Cravings

Currently I am reading Made to Crave by Lysa TerKeurst. I have done the Bible Study on the YouVersion app with my friend Martha Chalmers Roberson.

This idea and thought convicted me because sometimes when my anxiety is really high I tend to want to give myself a boost and often this came in the form of a treat of something sweet to eat. When I would be emotional I tended to not watch my portion control. I realized that I don’t need to give myself a boost by eating my emotions. I needed to bring that part of myself to God.

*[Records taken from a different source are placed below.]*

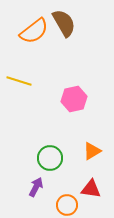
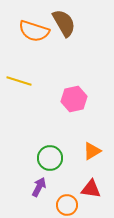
orange semicircle: rotated 56 degrees clockwise
purple arrow: moved 3 px right
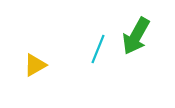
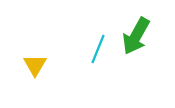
yellow triangle: rotated 30 degrees counterclockwise
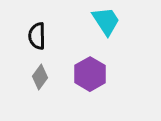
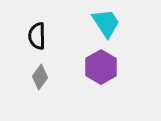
cyan trapezoid: moved 2 px down
purple hexagon: moved 11 px right, 7 px up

Please don’t hear me say treats are bad. They aren’t. They are only bad if I turn to that before I turn to God. My prayers turned to help me crave you more than ______. Help me bring my feeling and emotions to you first and foremost.

None of this is new to me, yet in that moment I was so convicted and devastated that I had put food before my love of God to satisfy. I couldn’t stop crying and beating myself up a bit. Yet my friend Martha pointed out that now I was aware. I could do this hard thing. Most of all I was not alone. She would help and more importantly God would help.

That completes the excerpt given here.